One evening last summer, close to 100 local residents met to talk about future plans for the workspace. In true planning fashion, what started as a patchwork of sticky notes on a wall became a vision statement: Make-It Springfield will strive to be "a creative workshop space for everyone. A place for people to build relationships, launch businesses, and inspire one another."

To realize that vision, we are looking at ways to expand our workspace while maintaining our presence in the downtown area. We are also developing more connections to the burgeoning local network of innovative organizations, including Valley Venture Mentors, a group promoting start-up businesses, and Develop Springfield, a nonprofit developer located in the nearby Innovation Center. We also partner with the Springfield Museums, where a new Dr. Seuss museum is drawing large crowds.

The days of one-size-fits-all economic development projects are over — and the city and state are beginning to understand that fact. Springfield's mayor has expressed his support for our lighter, more tactical approach to development, providing funding each year for the urban design studios I run in the city with my UMass colleague Frank Sleegers.
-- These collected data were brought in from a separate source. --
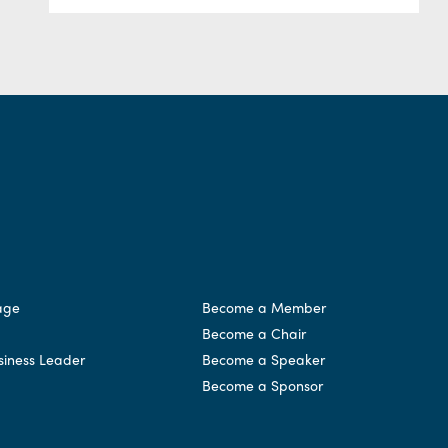
age
Become a Member
Become a Chair
siness Leader
Become a Speaker
Become a Sponsor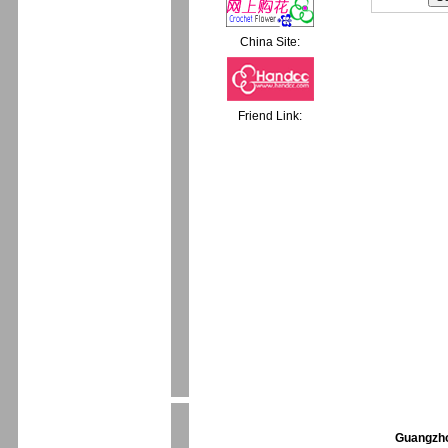
China Site:
Friend Link:
Guangzhou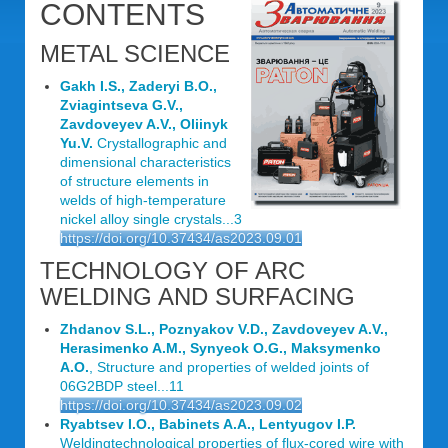
CONTENTS
METAL SCIENCE
Gakh I.S., Zaderyi B.O.,
Zviagintseva G.V.,
Zavdoveyev A.V., Oliinyk
Yu.V.
Crystallographic and
dimensional characteristics
of structure elements in
welds of high-temperature
nickel alloy single crystals...3
https://doi.org/10.37434/as2023.09.01
TECHNOLOGY OF ARC
WELDING AND SURFACING
Zhdanov S.L., Poznyakov V.D., Zavdoveyev A.V.,
Herasimenko A.M., Synyeok O.G., Maksymenko
A.O.
, Structure and properties of welded joints of
06G2BDP steel...11
https://doi.org/10.37434/as2023.09.02
Ryabtsev I.O., Babinets A.A., Lentyugov I.P.
Weldingtechnological properties of flux-cored wire with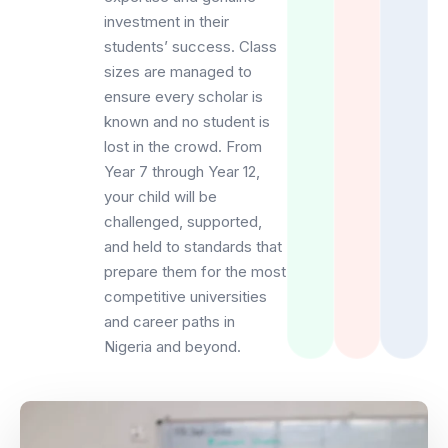
investment in their
students’ success. Class
sizes are managed to
ensure every scholar is
known and no student is
lost in the crowd. From
Year 7 through Year 12,
your child will be
challenged, supported,
and held to standards that
prepare them for the most
competitive universities
and career paths in
Nigeria and beyond.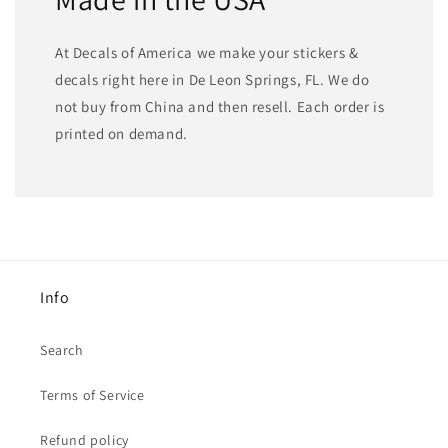
At Decals of America we make your stickers &
decals right here in De Leon Springs, FL. We do
not buy from China and then resell. Each order is
printed on demand.
Info
Search
Terms of Service
Refund policy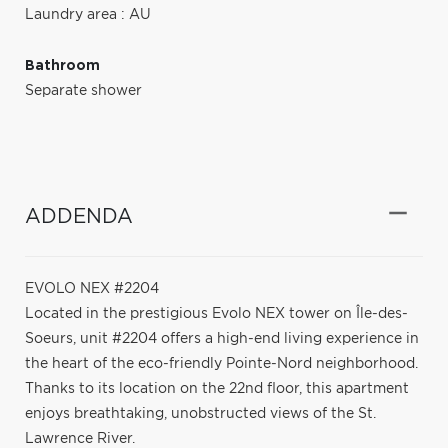
Laundry area : AU
Bathroom
Separate shower
ADDENDA
EVOLO NEX #2204
Located in the prestigious Evolo NEX tower on Île-des-
Soeurs, unit #2204 offers a high-end living experience in
the heart of the eco-friendly Pointe-Nord neighborhood.
Thanks to its location on the 22nd floor, this apartment
enjoys breathtaking, unobstructed views of the St.
Lawrence River.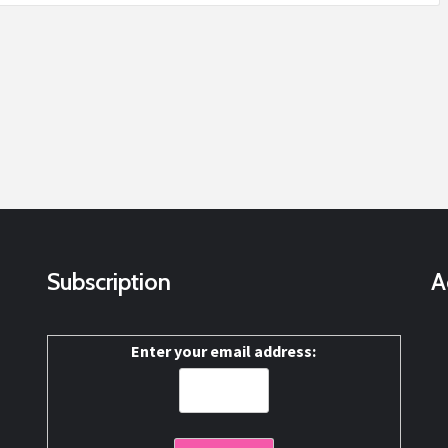
Subscription
A
Enter your email address: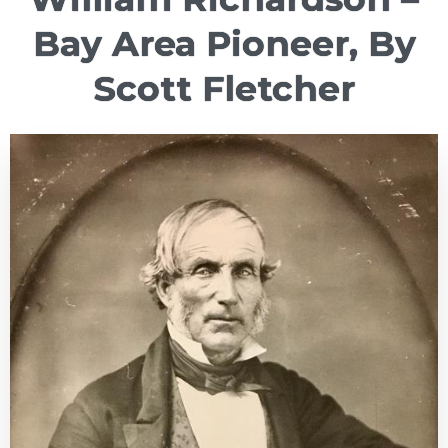
Bay Area Pioneer, By
Scott Fletcher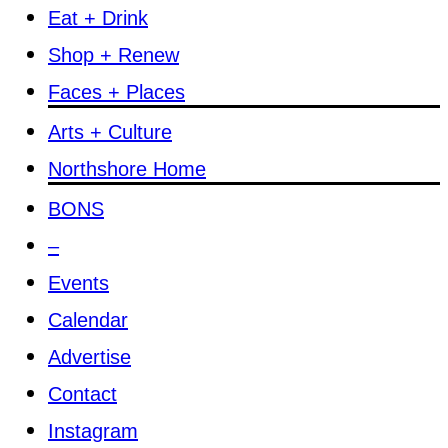
Eat + Drink
Shop + Renew
Faces + Places
Arts + Culture
Northshore Home
BONS
–
Events
Calendar
Advertise
Contact
Instagram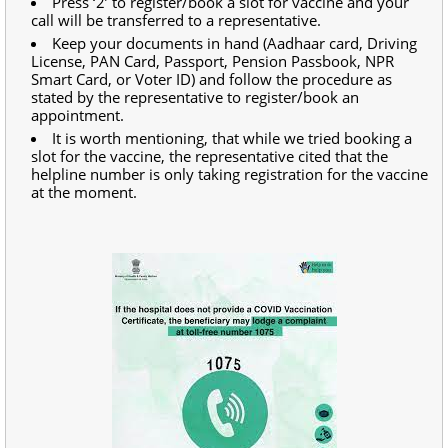
Press ‘2’ to register/book a slot for vaccine and your
call will be transferred to a representative.
Keep your documents in hand (Aadhaar card, Driving
License, PAN Card, Passport, Pension Passbook, NPR
Smart Card, or Voter ID) and follow the procedure as
stated by the representative to register/book an
appointment.
It is worth mentioning, that while we tried booking a
slot for the vaccine, the representative cited that the
helpline number is only taking registration for the vaccine
at the moment.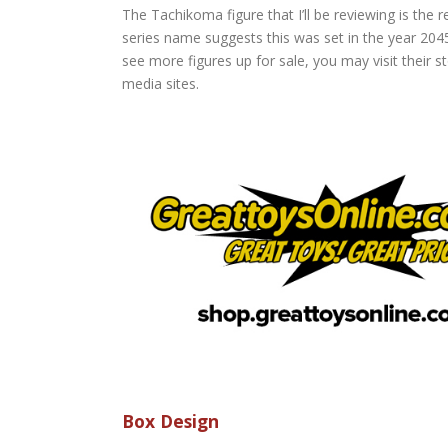
The Tachikoma figure that I’ll be reviewing is the
series name suggests this was set in the year 20
see more figures up for sale, you may visit their 
media sites.
Box Design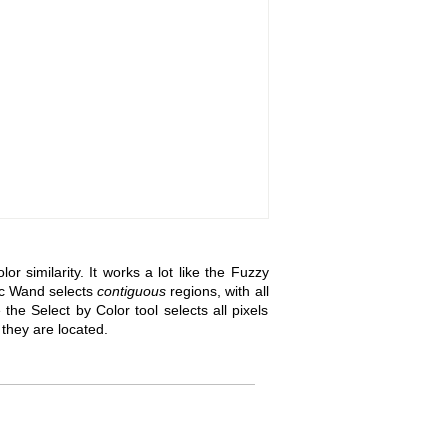
r similarity. It works a lot like the Fuzzy
ic Wand selects
contiguous
regions, with all
the Select by Color tool selects all pixels
e they are located.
And earlier this year, Massachusetts Governor Charlie Baker visited Make-It Springfield to offer his own praise.

"When you start something that is supposed to be a 30-day gig and it is still in operation almost three years later," he said, "that says something positive about what you are up to and what you are doing."

Michael Di Pasquale is an extension assistant professor at the University of Massachusetts Amherst where his research and teaching focus on the revitalization of America's legacy cities. A planner and registered architect, he is the cofounder of Make-It Springfield.